Rules editor
The Rules editor is a modal that creates or edits an auto-approve rule. It opens from:
- Settings → Auto-approve rules → New rule
- History → Approval audit → Promote (drafts a rule pre-filled from the audit entry, with dry-run on by default)
Layout
A two-column modal:
- Form (left) — the rule fields.
- Preview (right) — how the rule will look in the table, plus a sample-traffic preview that shows the rule evaluated against the last recent decisions.
Form fields
| Field | What it does |
|---|---|
| Name | Short label that shows up in tables and the audit log. |
| Tool | Bash / Edit / Read / Write / Grep / WebFetch / * (any). Changes which input field the pattern is matched against (e.g. command for Bash, file_path for Edit). |
| Match type | Literal, glob, or regex. The hint text under the pattern field updates with examples. |
| Pattern | Matched against the tool input field. Empty = match-all (use with caution). |
| Working directory glob | Optional. Restricts the rule to sessions whose cwd matches the glob. |
| Action | Allow (auto-approve), Deny (auto-reject), or Ask (explicit fallthrough — useful to exclude something from a broader rule above). |
| Dry-run | When on, the daemon logs matches but doesn't decide. Default for newly-promoted rules. |
| Enabled | When off, the rule is saved but inactive. |
Preview pane
- Rule preview — shows how the rule will appear in the rules table (name, pattern + type, tool, scope glob, action).
- Sample traffic — runs the in-progress rule against the last 5–12 resolved decisions. Each is labelled match / no-match / scope-miss so you can see the scope you're about to take effect over.
Lints
The editor surfaces inline warnings when patterns look unsafe, e.g.:
- A catch-all
Bash:*allow with no cwd scope. - An allow rule containing
rm -rfor similar. - A regex that looks malformed.

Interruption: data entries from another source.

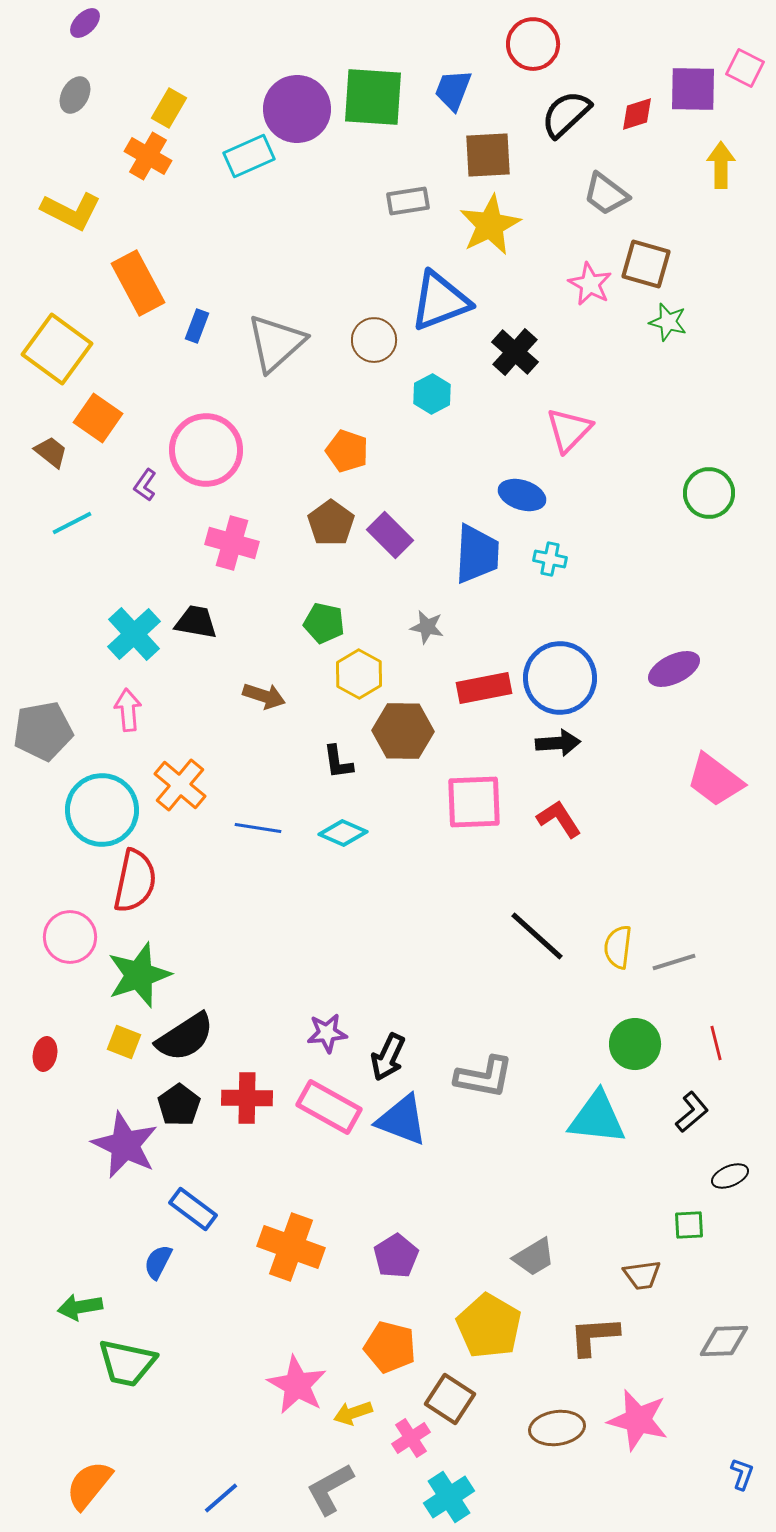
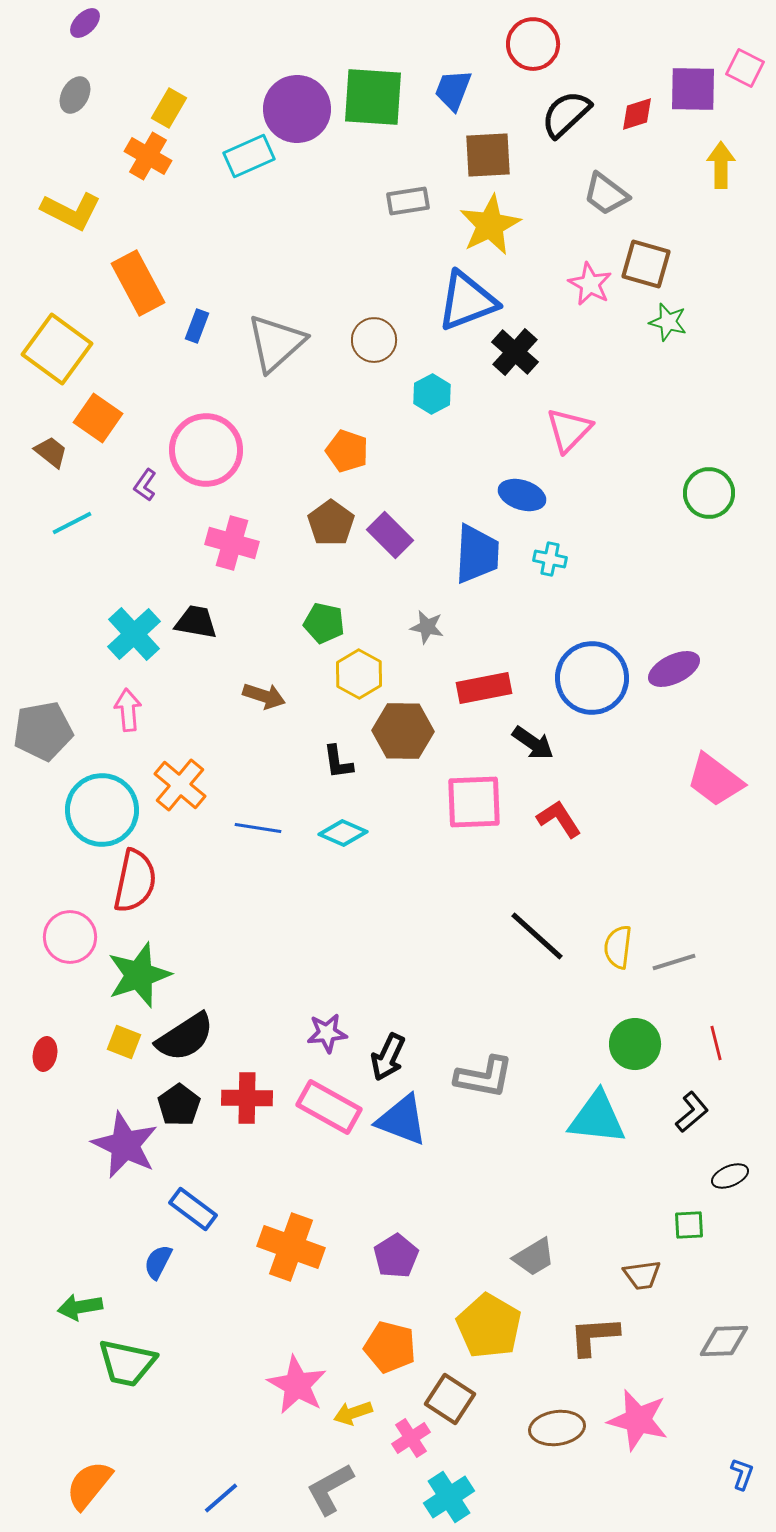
blue triangle at (440, 301): moved 27 px right
blue circle at (560, 678): moved 32 px right
black arrow at (558, 743): moved 25 px left; rotated 39 degrees clockwise
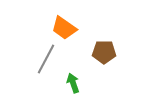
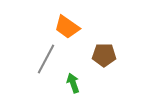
orange trapezoid: moved 3 px right, 1 px up
brown pentagon: moved 3 px down
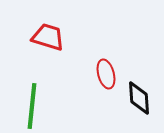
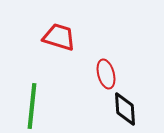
red trapezoid: moved 11 px right
black diamond: moved 14 px left, 11 px down
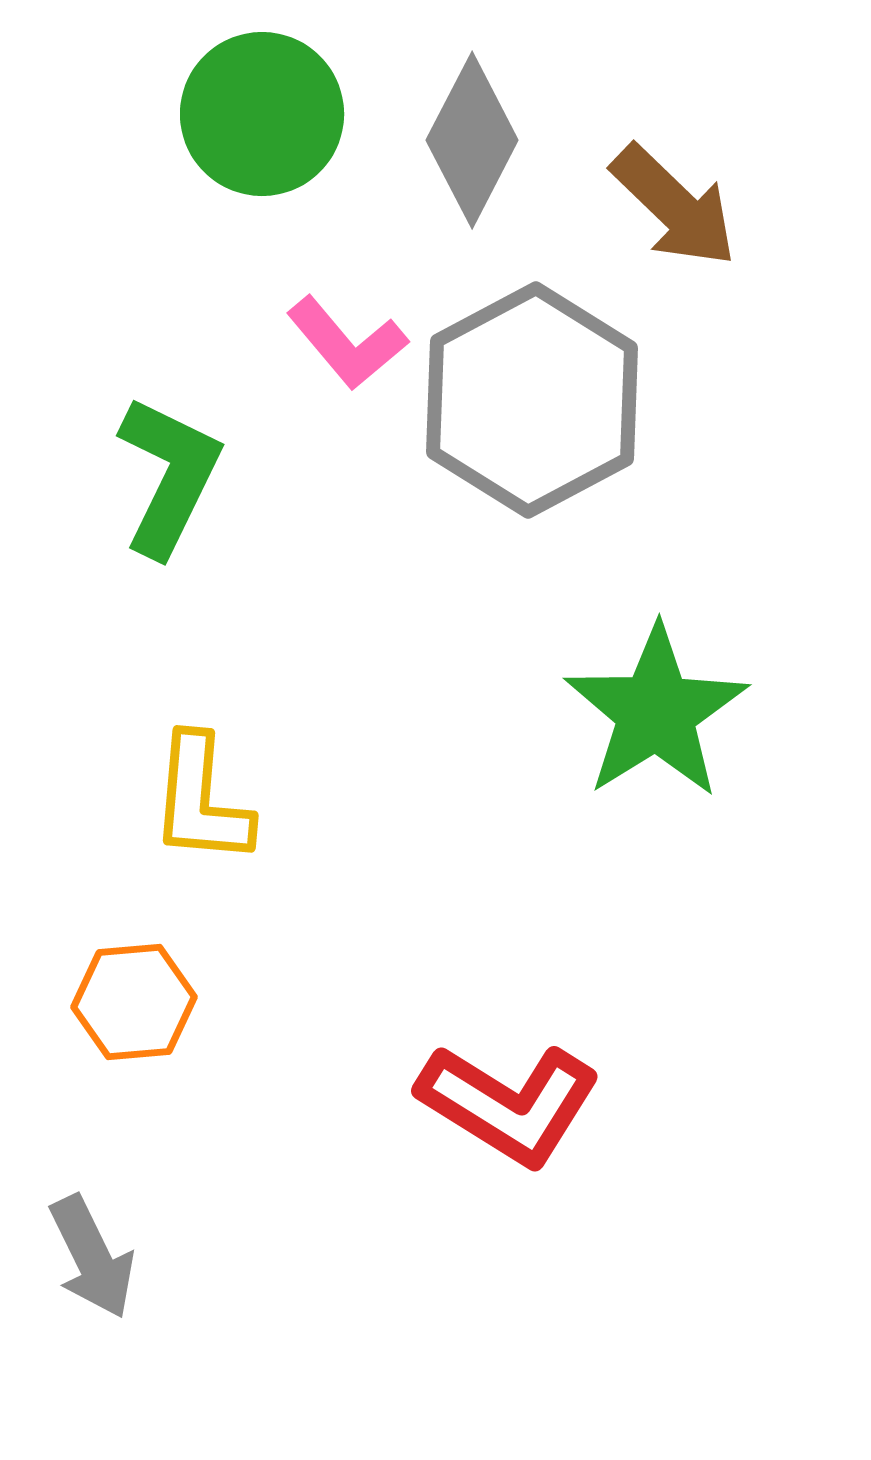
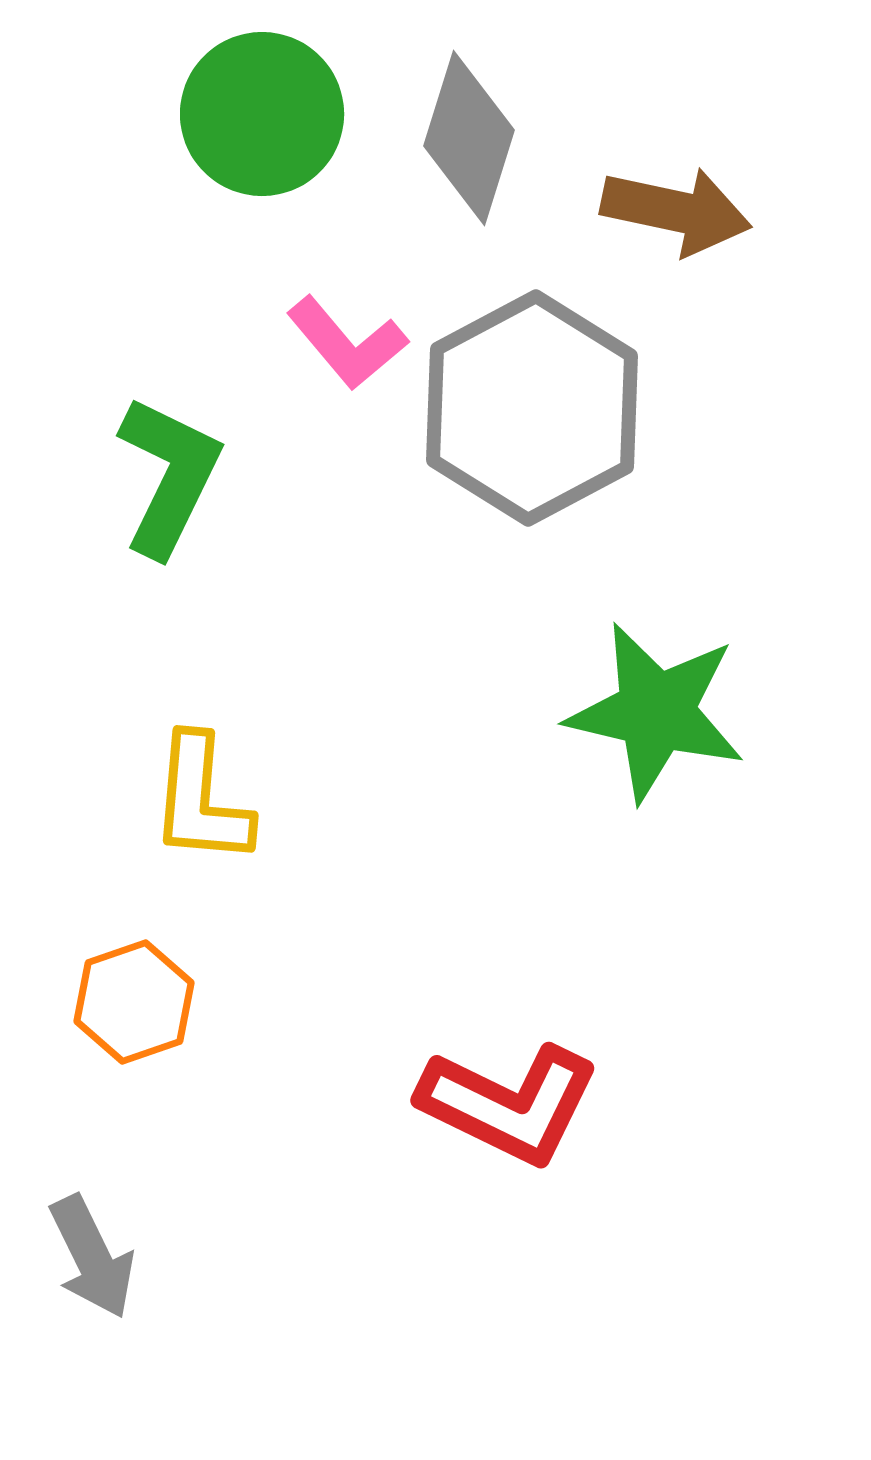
gray diamond: moved 3 px left, 2 px up; rotated 10 degrees counterclockwise
brown arrow: moved 2 px right, 5 px down; rotated 32 degrees counterclockwise
gray hexagon: moved 8 px down
green star: rotated 27 degrees counterclockwise
orange hexagon: rotated 14 degrees counterclockwise
red L-shape: rotated 6 degrees counterclockwise
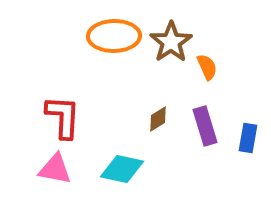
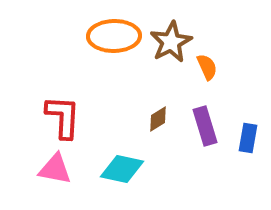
brown star: rotated 6 degrees clockwise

Lints don't block save — they're guidance.
Order matters
The first matching rule wins. Reorder with the ↑↓ controls in the rules table. Deny rules above allow rules is the safest default — a narrow deny followed by a broad allow lets you carve exceptions cleanly.
tip
Promote, don't write from scratch. Letting the agent run normally and promoting frequent decisions from the audit log is the lowest-risk way to build up a rule set — the rule starts in dry-run, and you can watch real traffic against it before flipping it on.